OC Weekly:When I looked you up on the Internet to prepare for this interview, I saw that so many of them consist of—Janeane Garofalo: The same questions, yeah. Usually, it starts with "Why did you start doing standup again?" Which is odd because I've never stopped since 1985. So I have to explain that I never stopped. But I don't mind because how would you know if I was at the Funnybone or the Laff Stop or somewhere? Then they ask what I prefer, standup or acting? And then, "What can we expect to hear?" It goes on from there. Another common thing is the body-image stuff, which I guess comes out of your act.
It does not come out of my act. That's the weirdest thing. People think I bring it up and that it defines me. But it's people who bring it up—and they do it because I don't look like they expect women entertainers to look—and then I'm accused of talking about it all the time.
With war brewing, are you venturing into foreign policy?
I can't think of how to say something funny about how I feel about a preemptive strike in Iraq. But I am on top of all the news, and I am endlessly disappointed in the news. I am extremely angry.
I saw you on Conan, and I got a kick out of the way you were going off on—
The video music awards? Thanks. I think I'm like that all the time. I waste everybody's time with pop culture.
Well, now that you've been at this—I mean, successfully, in the public eye—for 10 years, you're pop culture, too.
Absolutely. I am extremely aware of that. And when I examine pop culture, everything is examined—myself included. I would never deign to think I am above the law somehow.
So then, where do your opinions end, and where does your shtick begin?
It's always my opinion, with a dollop of shtick for entertainment value. Obviously, I'm trying to make people laugh. Otherwise, I'm just straight-up complaining for two hours.
I once heard Steve Martin say he gave up standup because of the audiences. He said their aggressiveness has killed comedic timing—that Jack Benny couldn't make it today because, during one of his long pauses for effect, somebody in the audience would yell, "Yeeeow!"
When you do the Joe Blow Comedy Club, you can't do Jack Benny. It is unbelievable how sophomoric the average comedy club denizen is—in the audience and onstage. The type of morning-DJ humor that passes for comedy is quite pathetic. I won't go to a show where there isn't proper removal of people who yell stuff at the stage. But if you're lucky enough to do a theater tour, it gets better. You just have to hang there for 18 years. If you have 18 years to spare, you can do it.
Has your success made you more confident onstage?

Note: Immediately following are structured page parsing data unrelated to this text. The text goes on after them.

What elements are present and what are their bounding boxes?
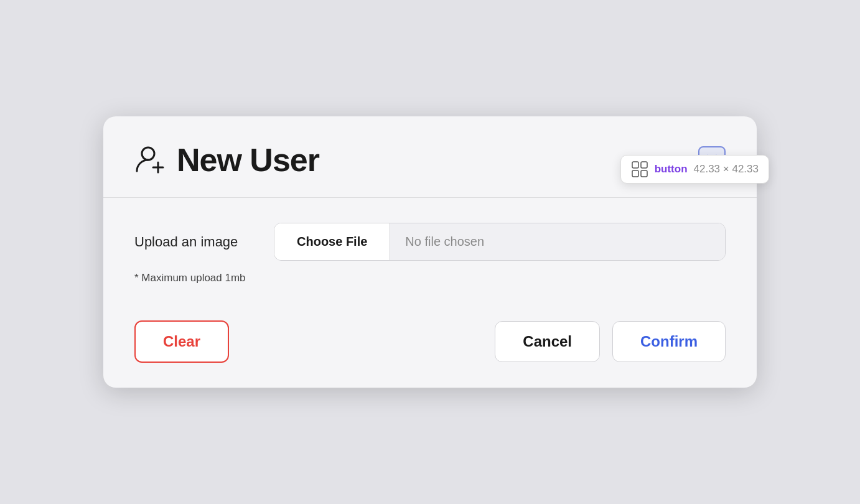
choose-file-button[interactable]: Choose File — [274, 223, 390, 260]
tooltip-type-label: button — [655, 163, 688, 175]
file-input-wrapper: Choose File No file chosen — [274, 223, 726, 261]
no-file-text: No file chosen — [390, 223, 725, 260]
dialog-footer: Clear Cancel Confirm — [103, 303, 757, 388]
upload-label: Upload an image — [134, 234, 259, 250]
dialog-title: New User — [177, 141, 319, 179]
svg-rect-6 — [641, 162, 647, 168]
max-upload-note: * Maximum upload 1mb — [134, 272, 726, 284]
upload-row: Upload an image Choose File No file chos… — [134, 223, 726, 261]
element-tooltip: button 42.33 × 42.33 — [620, 155, 769, 184]
dialog-title-group: New User — [134, 141, 319, 179]
svg-rect-8 — [641, 170, 647, 177]
tooltip-dimensions: 42.33 × 42.33 — [694, 163, 759, 175]
confirm-button[interactable]: Confirm — [612, 321, 726, 362]
clear-button[interactable]: Clear — [134, 320, 229, 363]
new-user-dialog: New User button 42.33 × 42.33 Upload an … — [103, 116, 757, 388]
user-add-icon — [134, 144, 167, 176]
dialog-body: Upload an image Choose File No file chos… — [103, 198, 757, 303]
svg-point-0 — [142, 147, 154, 160]
svg-rect-5 — [632, 162, 638, 168]
svg-rect-7 — [632, 170, 638, 177]
tooltip-element-icon — [631, 161, 648, 178]
cancel-button[interactable]: Cancel — [495, 321, 600, 362]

No. I am increasingly less secure and more neurotic as I age. The more you get reviewed and critiqued, the more you start to doubt yourself. I only believe the bad reviews, never the good ones. And over time, I have processed all the bad reviews, and they are in me, always with me. But I have enough confidence. I enjoy it enough—so much—that I don't know what else I would ever do for a living.
As someone who doles out so much criticism, it's kind of surprising that a bad review would bother you.

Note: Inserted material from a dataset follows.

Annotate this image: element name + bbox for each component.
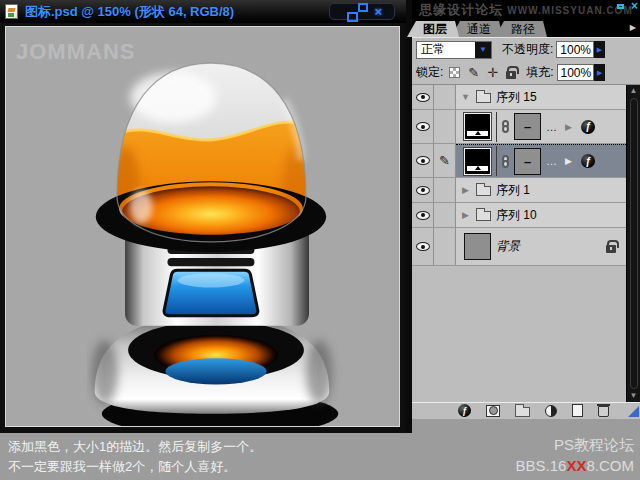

It becomes hard to deal with when you feel you are misunderstood. I don't mind if the criticism is warranted and constructive. But I don't like criticism as it pertains to my personal appearance—it's not relevant to my standup show. And I don't like it if your problem with my act is that your take on politics is different than mine—reviewers who call me a liberal and a feminist, as though they are pejoratives.
At the end of it all, do you get any of that life-is-a-carnival pleasure from the passing parade? I mean, Will Rogers was a social commentator who had some very incisive observations and great influence over the issues of his time, but he also seemed to have a great joy. Or maybe it was the rope tricks.
I wish I could find pleasure in the rhythms of life. I find great pleasure in making my case onstage, and it's even better if it goes well. But it's the things that irritate me that get me to write. Not that I consider myself a negative person. That's a mistake we make in this culture—that critics are not patriotic. Cynicism is a good thing, curiosity is a good thing, and pragmatism is a good thing. But it's hard to enjoy the rhythms of life after you watch a documentary about the inner-city school system in Baltimore or life in Palestine. After you see something like that, it's hard to sit back and go, "Life is a gift!" It's hard to find the joy. But I think there is comedy.